Capturing the Content of (Computer) Science in Digital Libraries

Speaker: Michael Kohlhase, CMU

When & Where:

3:30pm, Wednesday, Jan 22, 2003, Room 500 AKW


One of the pertinent tasks of computer science is to supply techniques for structuring data and representing it in a form that supports algorithmic problem solving and added-value services.

It is surprising to note that the field does very little to apply these techniques to its own research and educational materials. We still predominantly use tools like LaTeX for publishing our papers and PowerPoint for presenting the CS theory and practice to our students. In effect, we produce large volumes of data about CS knowledge without turning it into a structured resource.

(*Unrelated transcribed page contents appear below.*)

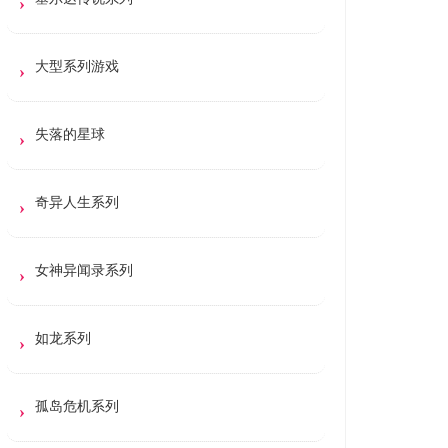
大型系列游戏
失落的星球
奇异人生系列
女神异闻录系列
如龙系列
孤岛危机系列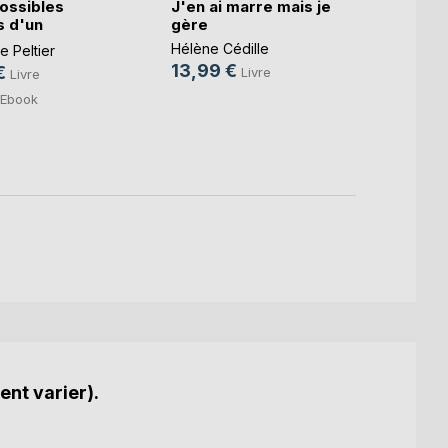
ossibles
J'en ai marre mais je
Qu'as-
 d'un
gère
lumiè
.)
Hélène Cédille
Sophie
 Peltier
13,99 €
15,0
€
Livre
Livre
4,99
Ebook
ent varier).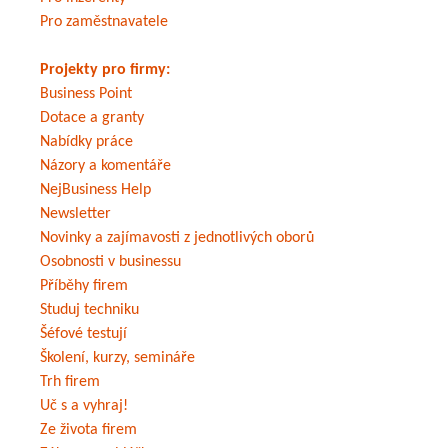
Pro zaměstnavatele
Projekty pro firmy:
Business Point
Dotace a granty
Nabídky práce
Názory a komentáře
NejBusiness Help
Newsletter
Novinky a zajímavosti z jednotlivých oborů
Osobnosti v businessu
Příběhy firem
Studuj techniku
Šéfové testují
Školení, kurzy, semináře
Trh firem
Uč s a vyhraj!
Ze života firem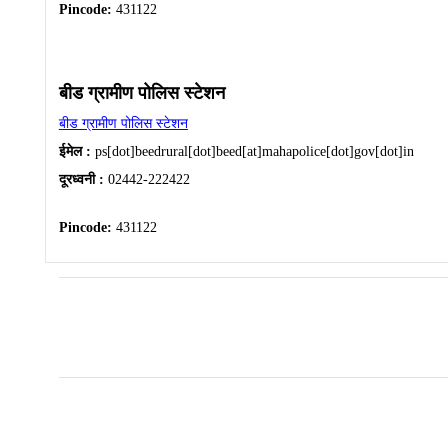
Pincode:
431122
बीड ग्रामीण पोलिस स्टेशन
बीड ग्रामीण पोलिस स्टेशन
ईमेल :
ps[dot]beedrural[dot]beed[at]mahapolice[dot]gov[dot]in
दूरध्वनी :
02442-222422
Pincode:
431122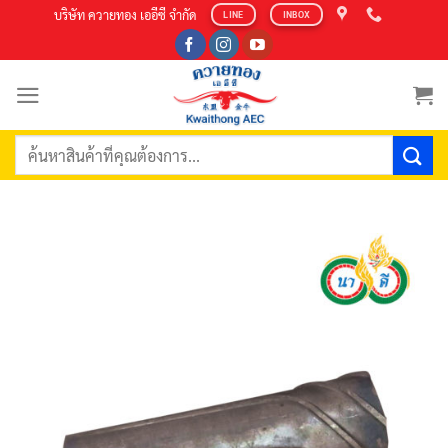
Skip
บริษัท ควายทอง เออีซี จำกัด
LINE
INBOX
to
content
ค้นหา: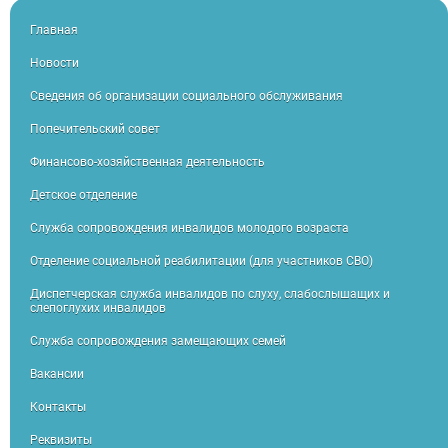
Главная
Новости
Сведения об организации социального обслуживания
Попечительский совет
Финансово-хозяйственная деятельность
Детское отделение
Служба сопровождения инвалидов молодого возраста
Отделение социальной реабилитации (для участников СВО)
Диспетчерская служба инвалидов по слуху, слабослышащих и
слепоглухих инвалидов
Служба сопровождения замещающих семей
Вакансии
Контакты
Реквизиты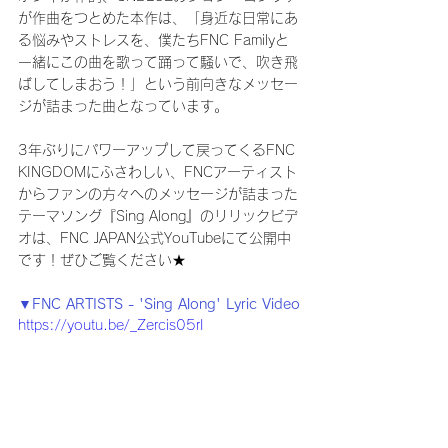
が作曲をつとめた本作は、「身近な日常にあ
る悩みやストレスを、僕たちFNC Familyと
一緒にこの曲を歌って踊って騒いで、吹き飛
ばしてしまおう！」という前向きなメッセー
ジが詰まった曲となっています。
3年ぶりにパワーアップして戻ってくるFNC 
KINGDOMにふさわしい、FNCアーティスト
からファンの方々へのメッセージが詰まった
テーマソング『Sing Along』のリリックビデ
オは、FNC JAPAN公式YouTubeにて公開中
です！ぜひご覧ください★
▼FNC ARTISTS - 'Sing Along' Lyric Video
https://youtu.be/_Zercis05rI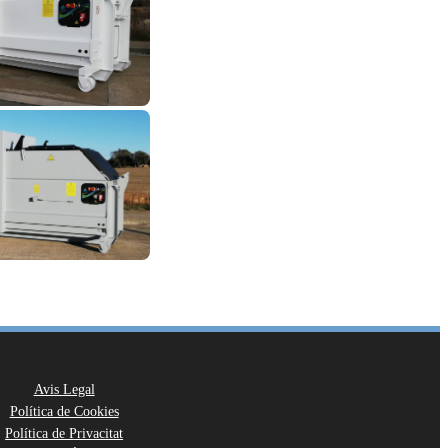
Avis Legal
Política de Cookies
Política de Privacitat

In this talk I will present techniques for content-based markup of CS documents and some of the added-value services supported by these.

Content markup techniques are becoming increasingly popular on the XML-based world wide web, as they add enough structure to allow for automated document processing -- in contrast to presentation markup, which facilitates human document processing -- without inflicting the burden of full formalization of the knowledge contained in the document.

I want to discuss relevant content markup formats like MathML, OpenMath, ChemML, and OMDoc, and extend the latter with the ability for markup of program code (CodeML) to arrive at a full-coverage markup format for CS content.

The talk concludes with a brief overview of the Course Capsules Project at Carnegie Mellon University, where these techniques are employed in computer-supported courseware.